At the same time, at Lorien and onezeero., we have invested significantly in the development of a mentorship programme that will hone in on the specific skillsets of individuals and help them to sharpen their ability to respond to the changing world. We also recognise that mentorship can build visibility for underrepresented groups in senior management, including women; hopefully enabling more open discussions and inviting new opinions into the mix. We are acutely aware of our responsibility to create a balanced workforce that reflects the make-up of the current population; you cannot build the future by excluding an entire demographic, after all. All of this links back to empowering our employees to pave the way for the future not just within recruitment, but within every sector that recruitment touches. Putting trust in their skills and listening to their ideas will give us insight into where the world is headed, especially if we can give voices to a diverse workforce. 

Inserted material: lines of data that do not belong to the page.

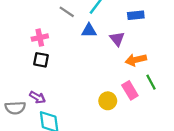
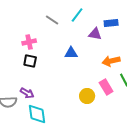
blue triangle: (89, 31) -> (71, 53), moved
purple triangle: (117, 39) -> (95, 34), moved, turned -40

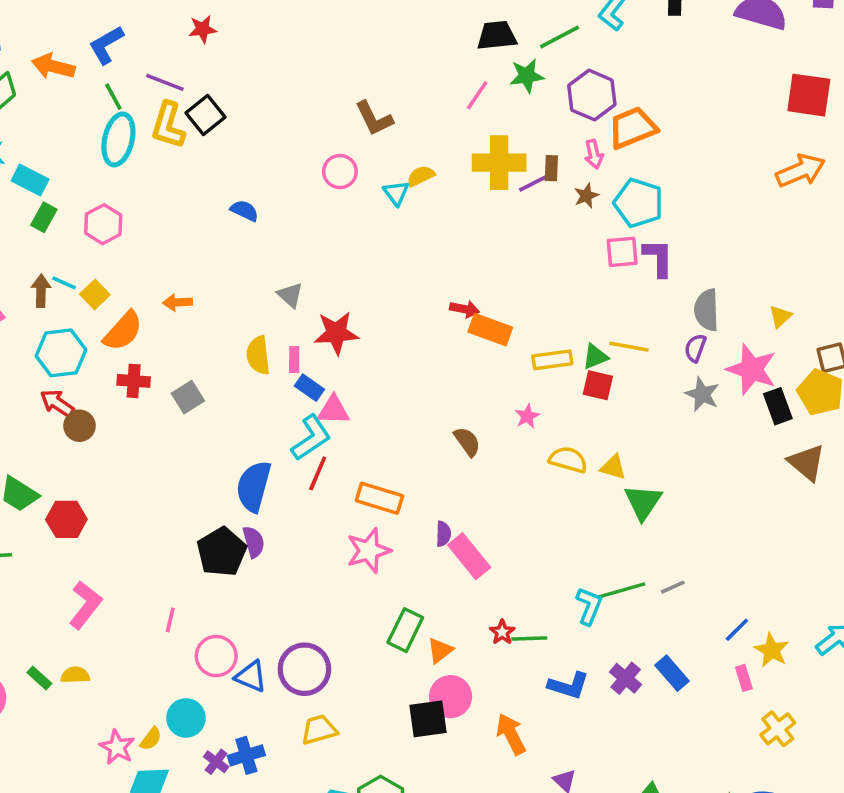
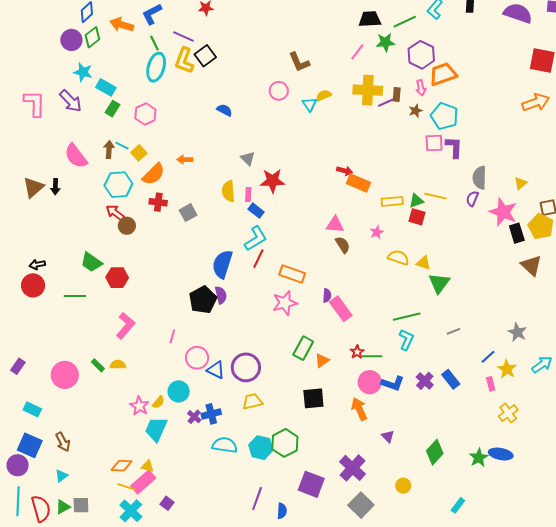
gray star: (702, 394) -> (517, 332), moved
pink triangle: (333, 410) -> (335, 225), moved
green line: (621, 591) -> (407, 317), moved
pink circle: (451, 697) -> (370, 382), moved

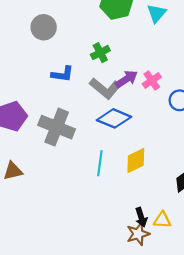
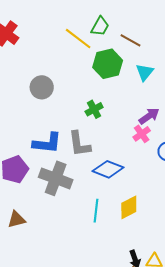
blue L-shape: (62, 74) -> (47, 143), moved, size x1.4
purple arrow: (126, 79) -> (149, 116), moved
gray L-shape: (105, 88) -> (79, 144), moved, turned 44

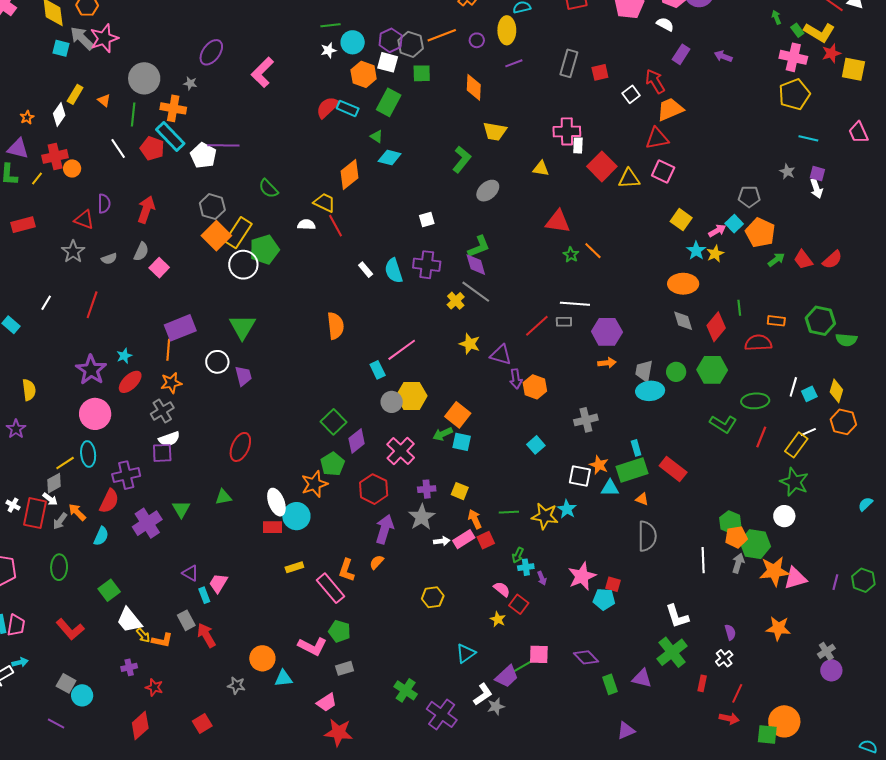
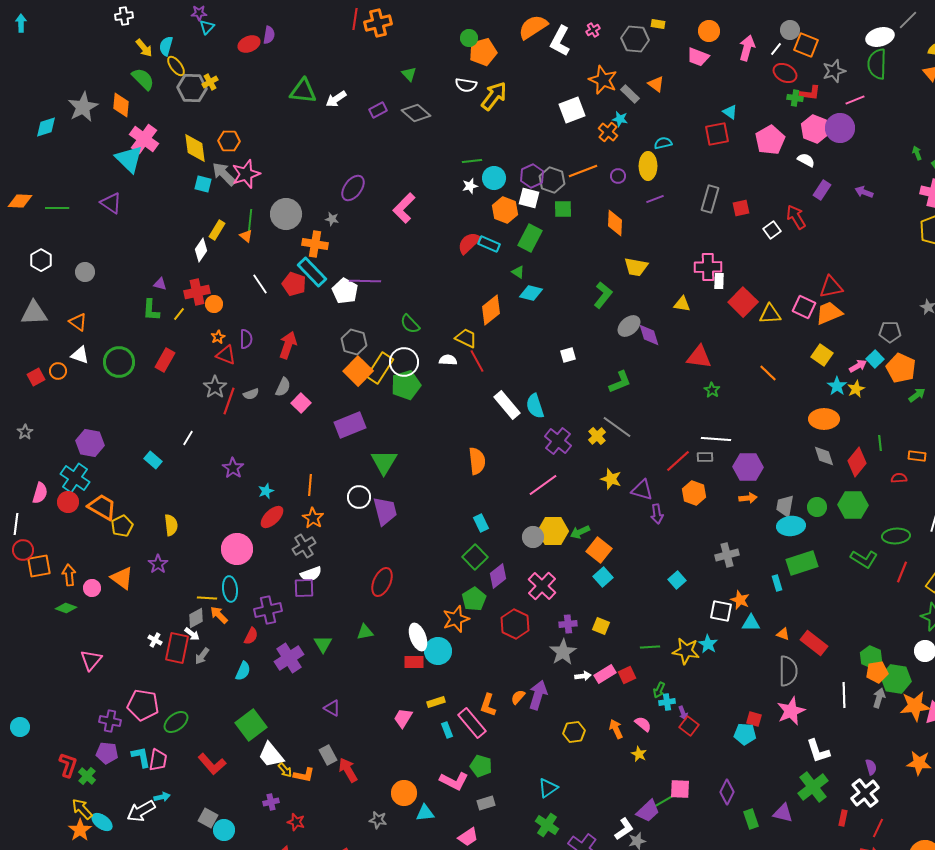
orange trapezoid: (670, 109) -> (829, 313), moved
green line: (133, 114) -> (250, 221), moved
orange star: (27, 117) -> (218, 337), moved
red triangle: (657, 138) -> (831, 287), moved
purple triangle: (18, 148) -> (160, 284), size x0.6
red rectangle: (23, 225) -> (165, 360), turned -45
orange line: (593, 251) -> (768, 373), moved
white circle: (243, 265) -> (404, 362), moved
purple cross: (427, 265) -> (558, 441), moved, turned 32
purple diamond: (476, 265) -> (649, 335), moved
white rectangle: (366, 270) -> (507, 405), size x1.8
red line: (92, 305) -> (229, 401), moved
purple rectangle: (180, 328) -> (350, 425), moved
red semicircle: (758, 343) -> (899, 478), size x0.6
purple star: (91, 370) -> (233, 468), moved, size x0.7
cyan rectangle: (378, 370) -> (481, 523), moved
purple trapezoid: (243, 376) -> (385, 511), size x1.4
orange star: (171, 383) -> (313, 518), turned -30
orange hexagon: (535, 387) -> (694, 493), moved
green arrow: (443, 434) -> (580, 532), moved
cyan square: (462, 442) -> (603, 577), turned 36
yellow line: (65, 463) -> (207, 598), turned 36
red rectangle: (673, 469) -> (814, 643), moved
green rectangle: (632, 470) -> (802, 563), moved
red semicircle: (109, 501) -> (251, 636), size x0.7
orange arrow: (77, 512) -> (219, 615), moved
orange arrow: (475, 519) -> (616, 729), moved
purple arrow: (385, 529) -> (538, 695), moved
green ellipse: (59, 567) -> (176, 722), moved, turned 50
pink star: (582, 576) -> (791, 711), moved
pink trapezoid: (218, 583) -> (403, 718), moved
green square: (109, 590) -> (251, 725), size x1.4
cyan rectangle: (204, 595) -> (447, 730), moved
red square: (519, 604) -> (689, 726), moved
cyan triangle: (466, 653) -> (548, 788), moved
purple diamond: (586, 657) -> (727, 792), turned 70
white cross: (724, 658) -> (865, 793), size x1.6

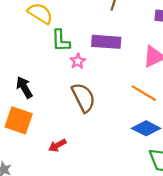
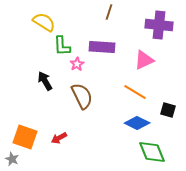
black arrow: (24, 87) -> (45, 81), moved
orange square: (19, 120) -> (25, 137), moved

To call recruitment a dead industry is therefore not only short-sighted, but incredibly damaging. Recruitment acts as the portal through which the future of industries and businesses around the world is conceived. As a sector, it is growing precisely because the demand for insight and expertise is so high, and because talent shortages globally are becoming so critical. If recruitment suffers from high attrition, it is a symptom of the opportunities in the sector and the cavity between those companies that are investing in the future and those that are stuck in the past – and it certainly isn’t affecting the thousands that choose to move into the sector every year. And as for those that ‘fell’ into it? Well, consider this: our very own Claire Marsh, CEO of Lorien and onezeero., joined the recruitment industry almost twenty years ago by chance and, as luck would have it, found her calling and “fell” into a rewarding and fulfilling career. Falling into recruitment has never been so easy.

Lorien, with our sister company onezeero., has launched Cultivating Career Equality to empower people within the recruitment industry to challenge misperceptions, take pride in the work that they do, and ensure that the profession is open and inclusive to everyone.